Helping CIOs and their colleagues gain confidence that the intelligent “soul” they are inviting to the organization can keep secrets is the marketing leap needed.  Keep your eyes open for whose Marketing department figures this out first.

Bob’s article is a classic on pilots.  This rerun works well with our previous topics.

I was sitting with Moe, Larry, and Curly at lunch the other day (not their real names but I feel an obligation to protect the guilty) when the conversation turned to information technology.

My colleagues (we’ll call them S3 for short) recently left the military, so their perspective on IT is a bit broader than that of most IS professionals. Moe led off with a mention of genetic algorithms. Here’s how these amazing things work: You feed the computer any old airplane wing design (for example) and a definition of what it means for a wing to be optimal. Let the computer churn for a day or two, and just as an automatic bread-maker magically produces bread, it will pop out an aerodynamically perfect wing design.

The algorithm is called “genetic” because it mimics evolution, randomly mutating the design in small increments and accepting those mutations that improve the design. Very cool stuff. If you support an engineering design group, this technology is in your future.

From there, Curly somehow got to artificial intelligence, and in particular the AI golf caddy. Apparently, these little robots actually exist, following you around the golf course and recommending the perfect club for every shot. Larry pointed out the hazards of combining the AI caddy with Y2K: “Carnage on the course,” he called it.

If you haven’t noticed, people are doing amazing things with computers these days. So why is it that most IS departments, in most projects, can’t seem to design a database, create data-entry and transaction-entry screens for it, design and code a bunch of useful reports, and hook it all to the legacy environment without the project going in the ditch?

When I started in this business, a typical big project needed 25 people for three years and was completed about a year after the deadline — if it got completed at all. Compared with the simple compilers we had when I started programming, our integrated development environments should easily make us 100 times more productive. So why is it that as I write this column, a typical big project needs 25 people for three years and is completed about a year after the deadline — if at all?

Do the math, people. One programmer should complete everything in nine months. What’s the problem?

It isn’t, of course, quite that simple. It also isn’t that complicated. Try this: Start with a small but useful subset of the problem. Then, understand the data and design the database. Create edit programs for each table. Work with end-users to jointly figure out what the update transactions are, and design transaction entry screens for each of them. Design a navigation screen that gets you to the edit and transaction screens. Build a simple batch interface to the legacy environment. Do it as fast as you can. Don’t worry about being sloppy — you’re building Quonset huts, not skyscrapers.

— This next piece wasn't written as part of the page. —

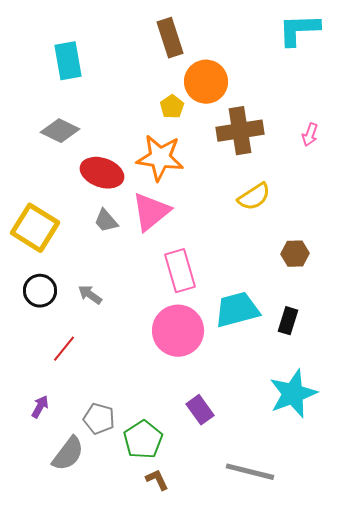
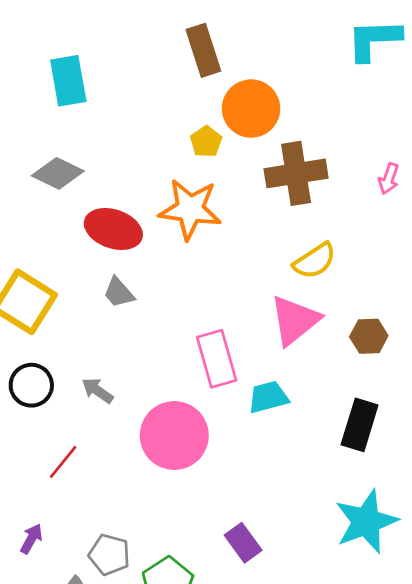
pink triangle: (151, 212) -> (295, 320), moved
cyan trapezoid: (237, 310) -> (268, 397), moved, size x0.7
black rectangle: (288, 321) -> (360, 425), size x1.4
pink circle: (178, 331) -> (174, 436), moved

Put it all into production with a pilot group of end-users for a month. Turn your programming team into end-users for that period so they experience their system in action first-hand. At the end of the month, start over and do it all again, this time building the system around how the pilot group wants to work. After a month with the new system they’ll have all kinds of ideas on what a system should do for them.

Build Version 2 more carefully, but not too much more carefully because you’re going to loop through the process one more time before you’re done. In parallel with Version 2, though, start building the infrastructure — real-time legacy interfaces, partitioned business logic and so on — that you’ll need for Version 3, the production application that needs a solid n-tier internal architecture and production-grade code.

Does this process work? It has to — it’s just a manual version of a genetic algorithm. I’ve used it on small-scale projects where it’s been very successful, but haven’t yet found anyone willing to risk it on something bigger. Given the risks of traditional methodologies, though (by most estimates, more than 70 percent of all IS projects fail) it almost has to be an improvement.